GFZA targets creation of green Special Economic Zones to further drive FDI
The Ghana Free Zones Authority (GFZA) according to its Chief Executive Officer (CEO), Ambassador Mike Oquaye Jn., is looking to prioritise the creation of green special economic zones (SEZ) in the country.
The creation of green SEZs he noted, is to further drive foreign direct investment (FDI) into the country.
Speaking at the 3rd Annual Investment Week 2022, Ambassador Mike Oquaye Jn. averred SEZs are considered as one of the most powerful policy tools to attract regional value chain (RVC) and Global Value Chain (GVC)-linked investments among developing countries such as Ghana.
According to him, Ghana, like India and China must leap-frog the rest of the world and make its SEZs green as it is the country’s next step to prosperity.
“I have just returned from a meeting of Africa Economic Zone Organization (AEZO), held in Abuja, Nigeria. The focus of the meeting was on the theme “Economic resilience, green growth and industrial transformation;”. Sustainability is becoming a topical issue and the SEZs have been identified to be the model and a starting point for the rest of the continent.
“There was no doubt that there is intense competition among developing countries to attract regional value chain (RVC) and Global Value Chain (GVC)-linked investment, using various policy tools of which the SEZ is considered the most powerful.
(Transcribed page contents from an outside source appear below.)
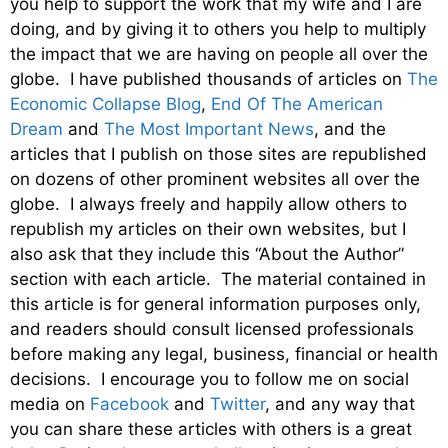
you help to support the work that my wife and I are
doing, and by giving it to others you help to multiply
the impact that we are having on people all over the
globe. I have published thousands of articles on
The
Economic Collapse Blog
,
End Of The American
Dream
and
The Most Important News
, and the
articles that I publish on those sites are republished
on dozens of other prominent websites all over the
globe. I always freely and happily allow others to
republish my articles on their own websites, but I
also ask that they include this “About the Author”
section with each article. The material contained in
this article is for general information purposes only,
and readers should consult licensed professionals
before making any legal, business, financial or health
decisions. I encourage you to follow me on social
media on
Facebook
and
Twitter
, and any way that
you can share these articles with others is a great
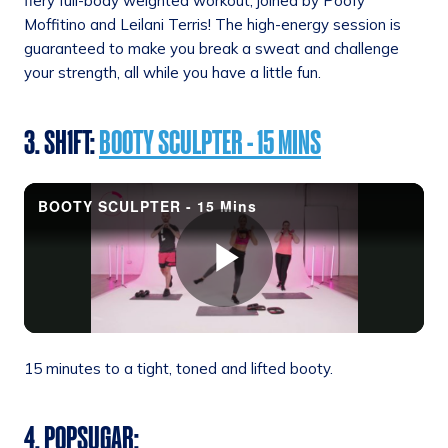
fiery full-body weighted workout, joined by Poofy
Moffitino and Leilani Terris! The high-energy session is
guaranteed to make you break a sweat and challenge
your strength, all while you have a little fun.
3. SH1FT:
BOOTY SCULPTER - 15 MINS
15 minutes to a tight, toned and lifted booty.
4. POPSUGAR
:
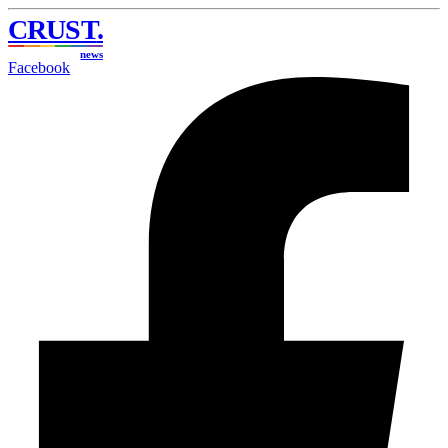
CRUST
.
news
Facebook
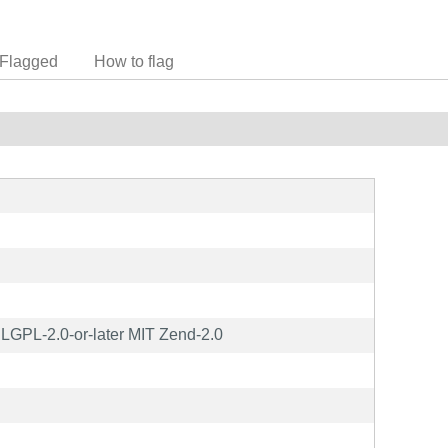
Flagged
How to flag
GPL-2.0-or-later MIT Zend-2.0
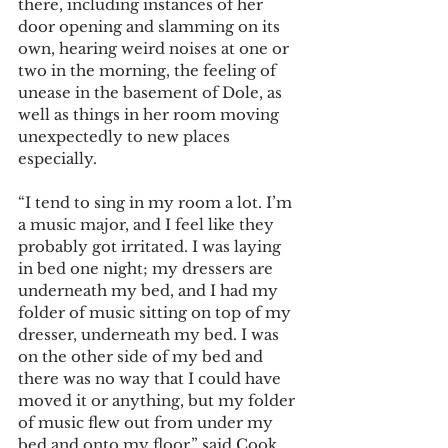
there, including instances of her 
door opening and slamming on its 
own, hearing weird noises at one or 
two in the morning, the feeling of 
unease in the basement of Dole, as 
well as things in her room moving 
unexpectedly to new places 
especially. 
“I tend to sing in my room a lot. I’m 
a music major, and I feel like they 
probably got irritated. I was laying 
in bed one night; my dressers are 
underneath my bed, and I had my 
folder of music sitting on top of my 
dresser, underneath my bed. I was 
on the other side of my bed and 
there was no way that I could have 
moved it or anything, but my folder 
of music flew out from under my 
bed and onto my floor,” said Cook 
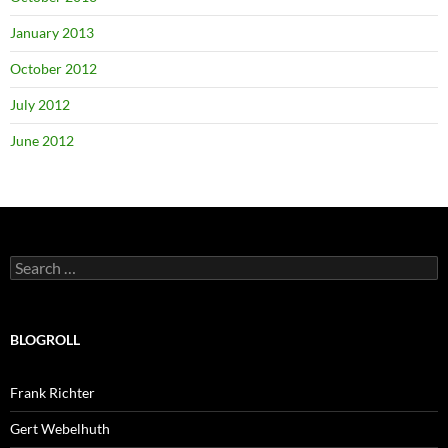
January 2013
October 2012
July 2012
June 2012
Search
for:
BLOGROLL
Frank Richter
Gert Webelhuth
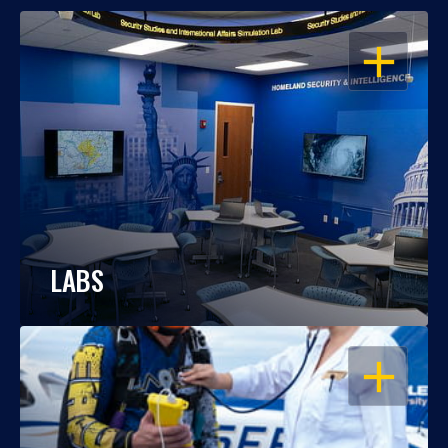
OPEN
LABS
OPEN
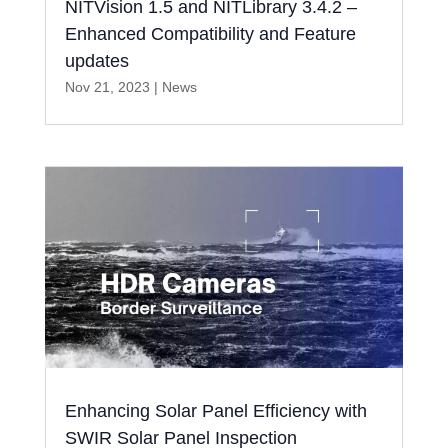
NITVision 1.5 and NITLibrary 3.4.2 –
Enhanced Compatibility and Feature
updates
Nov 21, 2023
|
News
Enhancing Solar Panel Efficiency with
SWIR Solar Panel Inspection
“The next step to Prosperity is therefore the SPECIAL ECONOMIC ZONES,” he quipped.
“Firstly, we must leap frog the rest of the world and make all SEZ’s green. No carbon footprints like in India or China etc., we must invest more in recycled waste and water, eco-friendly buildings as well as solar energy among other renewable energy options.
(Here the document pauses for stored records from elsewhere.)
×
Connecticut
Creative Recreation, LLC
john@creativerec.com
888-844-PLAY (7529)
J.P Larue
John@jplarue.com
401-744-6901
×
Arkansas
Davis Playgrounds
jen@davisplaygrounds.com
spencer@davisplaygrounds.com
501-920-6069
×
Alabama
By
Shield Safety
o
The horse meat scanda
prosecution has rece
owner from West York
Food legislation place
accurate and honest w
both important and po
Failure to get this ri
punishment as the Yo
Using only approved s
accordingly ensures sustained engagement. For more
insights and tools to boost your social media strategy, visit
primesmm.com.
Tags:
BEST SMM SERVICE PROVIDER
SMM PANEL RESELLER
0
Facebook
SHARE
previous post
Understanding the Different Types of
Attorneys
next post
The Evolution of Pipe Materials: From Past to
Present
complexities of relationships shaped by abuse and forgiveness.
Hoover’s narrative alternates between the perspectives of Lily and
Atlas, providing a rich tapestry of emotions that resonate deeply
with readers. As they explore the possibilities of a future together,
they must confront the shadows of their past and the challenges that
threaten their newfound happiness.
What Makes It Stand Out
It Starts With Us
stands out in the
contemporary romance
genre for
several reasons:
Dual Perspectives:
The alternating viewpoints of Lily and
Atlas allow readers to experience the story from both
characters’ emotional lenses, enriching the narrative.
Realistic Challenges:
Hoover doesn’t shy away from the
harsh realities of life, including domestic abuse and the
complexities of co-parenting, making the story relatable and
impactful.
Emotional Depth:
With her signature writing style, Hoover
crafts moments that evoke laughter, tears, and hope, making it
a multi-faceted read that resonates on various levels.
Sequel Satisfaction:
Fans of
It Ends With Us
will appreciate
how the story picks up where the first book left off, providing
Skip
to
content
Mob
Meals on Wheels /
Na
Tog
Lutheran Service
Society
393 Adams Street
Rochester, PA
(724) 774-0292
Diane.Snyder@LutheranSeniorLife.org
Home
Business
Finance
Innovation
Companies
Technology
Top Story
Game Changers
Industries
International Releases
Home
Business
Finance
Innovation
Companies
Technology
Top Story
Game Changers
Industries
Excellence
“As a way forward, green development will be a priority in developing new free zone enclaves, under the Ghana Free Zones Agency in charge of SEZs,” he added.
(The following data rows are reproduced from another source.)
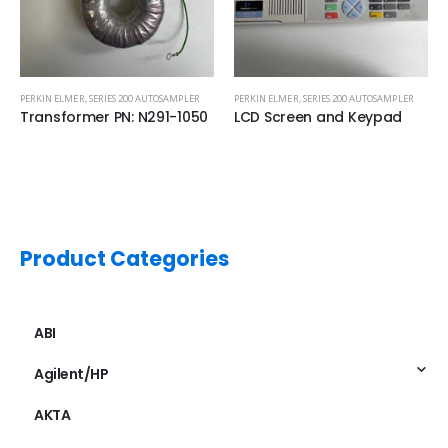
PERKIN ELMER
,
SERIES 200 AUTOSAMPLER
PERKIN ELMER
,
SERIES 200 AUTOSAMPLER
Transformer PN: N291-1050
LCD Screen and Keypad
Product Categories
ABI
Agilent/HP
AKTA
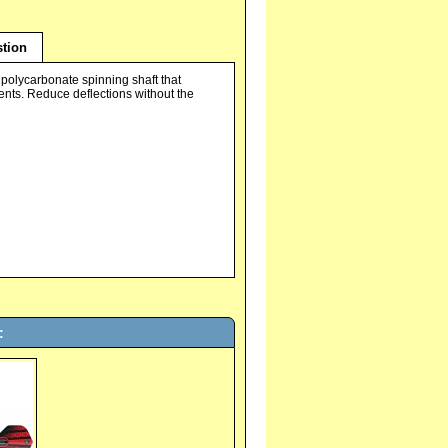
tion
a polycarbonate spinning shaft that
nts. Reduce deflections without the
:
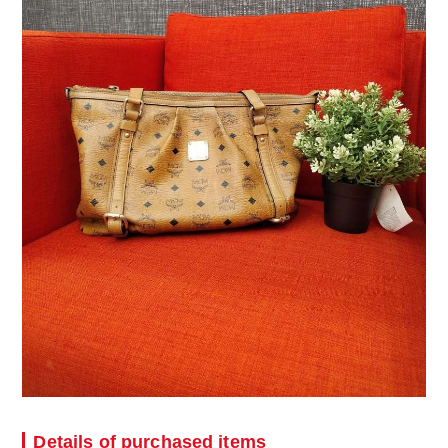
Details of purchased items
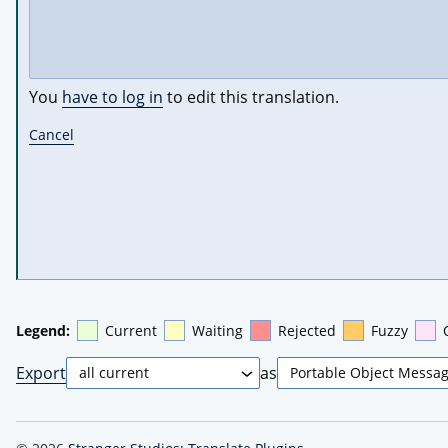
You
have to log in
to edit this translation.
Cancel
Legend:
Current
Waiting
Rejected
Fuzzy
Export
as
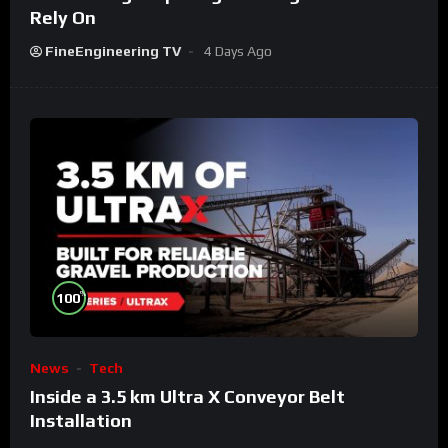
Rely On
FineEngineering TV
4 Days Ago
%
100
News
Tech
Inside a 3.5 km Ultra X Conveyor Belt
Installation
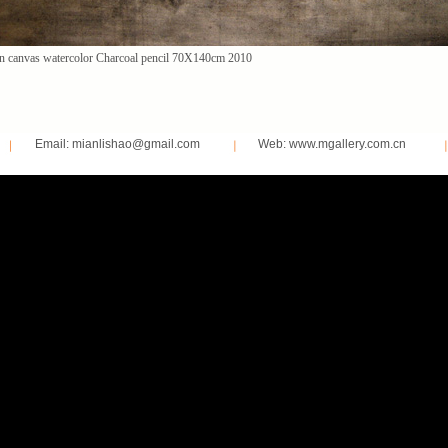
n canvas watercolor Charcoal pencil 70X140cm 2010
Email: mianlishao@gmail.com
Web: www.mgallery.com.cn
According to Ambassador Mike Oquaye Jn., there are currently 217 active free zone enterprises.
Cumulatively, the free zone enterprises have made export earnings of over US$27 billion employing about 33,000 people directly with over 31,000 being Ghanaians.
Special economic zones (SEZs) have long been touted as an effective way to ramp up foreign direct investment (FDI), increase trade and provide jobs for developing and developed countries alike.
SEZs come in many forms, but they are usually geographically limited areas where companies enjoy tax benefits and other legal privileges, set up in order to attract foreign investment and boost employment.
In Africa, the first SEZ was unveiled in Mauritius in 1970, followed by Ghana and Senegal towards the end of the decade. According to UNCTAD’s Handbook on Special Economic Zones in Africa, by 2020 there were 237 SEZs in Africa in 38 of the continent’s 54 countries.